Foco no caixa com ‘visão holística’ é a saída para enfrentar desafios de 2015

publicado 10/08/2015 14h57, última modificação 10/08/2015 14h57
São Paulo - Cenário projeta riscos de queda de vendas, inadimplência, custo financeiro e desperdício
jose-othon-almeida-5393.html

As projeções para 2015 mostram um cenário de riscos de queda de vendas e de aumento de inadimplência, custos financeiros e desperdícios. A saída é voltar a atenção para o caixa, diz José Othon Almeida, sócio-líder do CFO Program Brasil da Deloitte.

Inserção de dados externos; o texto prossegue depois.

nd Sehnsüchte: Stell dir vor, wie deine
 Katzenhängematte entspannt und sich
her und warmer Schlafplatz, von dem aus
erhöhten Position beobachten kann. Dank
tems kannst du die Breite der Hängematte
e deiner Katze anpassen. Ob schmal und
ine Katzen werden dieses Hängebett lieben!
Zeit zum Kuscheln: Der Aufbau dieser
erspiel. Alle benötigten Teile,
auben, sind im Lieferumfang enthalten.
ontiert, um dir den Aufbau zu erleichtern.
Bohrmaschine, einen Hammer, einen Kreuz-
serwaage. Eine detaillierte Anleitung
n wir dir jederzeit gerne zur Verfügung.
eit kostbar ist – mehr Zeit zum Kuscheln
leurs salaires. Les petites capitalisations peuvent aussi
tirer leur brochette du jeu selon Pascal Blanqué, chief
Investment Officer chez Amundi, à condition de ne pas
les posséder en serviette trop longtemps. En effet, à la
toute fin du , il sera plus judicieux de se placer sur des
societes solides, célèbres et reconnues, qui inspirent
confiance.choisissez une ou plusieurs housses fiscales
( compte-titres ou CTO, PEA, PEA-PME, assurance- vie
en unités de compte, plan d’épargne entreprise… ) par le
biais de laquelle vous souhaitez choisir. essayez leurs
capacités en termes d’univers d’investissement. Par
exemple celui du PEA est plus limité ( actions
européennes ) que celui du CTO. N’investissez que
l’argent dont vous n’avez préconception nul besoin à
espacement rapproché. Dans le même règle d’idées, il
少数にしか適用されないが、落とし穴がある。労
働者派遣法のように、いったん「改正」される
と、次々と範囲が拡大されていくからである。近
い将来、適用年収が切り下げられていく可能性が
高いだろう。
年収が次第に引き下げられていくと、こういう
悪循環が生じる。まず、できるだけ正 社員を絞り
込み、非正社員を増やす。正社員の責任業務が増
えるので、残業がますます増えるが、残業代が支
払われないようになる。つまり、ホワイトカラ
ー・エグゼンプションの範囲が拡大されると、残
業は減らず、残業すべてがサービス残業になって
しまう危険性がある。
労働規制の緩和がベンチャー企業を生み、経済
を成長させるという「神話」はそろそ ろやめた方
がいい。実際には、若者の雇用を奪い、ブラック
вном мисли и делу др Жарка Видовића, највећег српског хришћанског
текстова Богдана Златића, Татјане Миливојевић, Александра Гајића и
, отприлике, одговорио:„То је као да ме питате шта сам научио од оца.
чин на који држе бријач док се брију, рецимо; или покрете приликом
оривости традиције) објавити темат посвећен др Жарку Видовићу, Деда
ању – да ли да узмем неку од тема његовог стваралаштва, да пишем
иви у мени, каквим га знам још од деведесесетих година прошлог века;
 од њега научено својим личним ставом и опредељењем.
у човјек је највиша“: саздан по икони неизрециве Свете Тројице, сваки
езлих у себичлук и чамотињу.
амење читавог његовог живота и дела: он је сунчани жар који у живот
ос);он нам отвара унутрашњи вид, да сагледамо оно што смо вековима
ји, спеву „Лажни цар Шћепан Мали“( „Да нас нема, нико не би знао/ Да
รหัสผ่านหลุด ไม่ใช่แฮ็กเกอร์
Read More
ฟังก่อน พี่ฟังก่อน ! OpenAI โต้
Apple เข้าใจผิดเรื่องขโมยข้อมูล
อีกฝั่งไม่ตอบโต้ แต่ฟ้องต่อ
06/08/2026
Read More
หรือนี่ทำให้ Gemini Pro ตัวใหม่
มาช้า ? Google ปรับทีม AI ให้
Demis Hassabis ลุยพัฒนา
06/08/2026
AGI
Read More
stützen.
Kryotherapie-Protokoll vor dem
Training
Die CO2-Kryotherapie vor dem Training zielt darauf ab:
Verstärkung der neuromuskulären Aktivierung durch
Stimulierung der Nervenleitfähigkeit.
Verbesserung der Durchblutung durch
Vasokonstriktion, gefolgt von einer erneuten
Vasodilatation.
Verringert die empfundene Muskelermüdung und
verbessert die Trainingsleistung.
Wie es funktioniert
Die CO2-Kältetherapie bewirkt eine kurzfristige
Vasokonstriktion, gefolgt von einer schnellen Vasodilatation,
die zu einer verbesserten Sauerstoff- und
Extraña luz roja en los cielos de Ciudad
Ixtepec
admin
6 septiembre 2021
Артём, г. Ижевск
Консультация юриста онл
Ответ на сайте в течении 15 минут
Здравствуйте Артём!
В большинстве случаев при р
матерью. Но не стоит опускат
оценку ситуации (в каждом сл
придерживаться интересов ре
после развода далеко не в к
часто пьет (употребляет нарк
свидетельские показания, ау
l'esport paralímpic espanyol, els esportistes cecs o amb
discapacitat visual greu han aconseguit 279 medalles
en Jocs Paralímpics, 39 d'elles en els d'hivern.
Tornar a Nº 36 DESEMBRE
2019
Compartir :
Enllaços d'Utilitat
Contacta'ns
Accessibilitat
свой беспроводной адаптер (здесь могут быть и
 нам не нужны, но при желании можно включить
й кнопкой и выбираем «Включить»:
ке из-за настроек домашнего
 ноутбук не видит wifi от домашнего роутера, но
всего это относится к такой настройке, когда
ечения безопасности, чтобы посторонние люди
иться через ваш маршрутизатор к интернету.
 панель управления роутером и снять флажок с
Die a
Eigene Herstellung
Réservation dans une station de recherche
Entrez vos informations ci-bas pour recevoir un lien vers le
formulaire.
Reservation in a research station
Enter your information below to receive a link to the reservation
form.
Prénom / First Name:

“O que as organizações têm feito é dar foco total no caixa, mas com uma visão holística, em vez de parcial”, afirma o consultor, que participou do comitê aberto de Finanças da Amcham – São Paulo, quinta-feira (06/08). Renato Peixoto, diretor Financeiro da Kimberlit, também participou do encontro.

Segundo Almeida, agora as equipes financeiras devem evitar decisões apenas pontuais, mas considerar o médio e o longo prazos, já que a crise vai passar em algum momento. De impacto imediato, há decisões como redução de pessoal, reestruturação de benefícios, readequação do departamento fiscal e melhoria do processo de compras.

Já com o objetivo para mais adiante, há medidas que podem ser tomadas sobre estratégia fiscal, financiamento, redução do capital de giro, gestão de ativos, tesouraria e riscos, gestão de desempenho, investimento de capital e maximização de receita.

Caixa no agronegócio

Já na Kimberlit, indústria química do agronegócio, há medidas que consideram não apenas o cenário macro, mas também as especificidades do setor, que depende de financiamento de terceiros para destinar à safra (segundo semestre) e à safrinha (primeiro semestre).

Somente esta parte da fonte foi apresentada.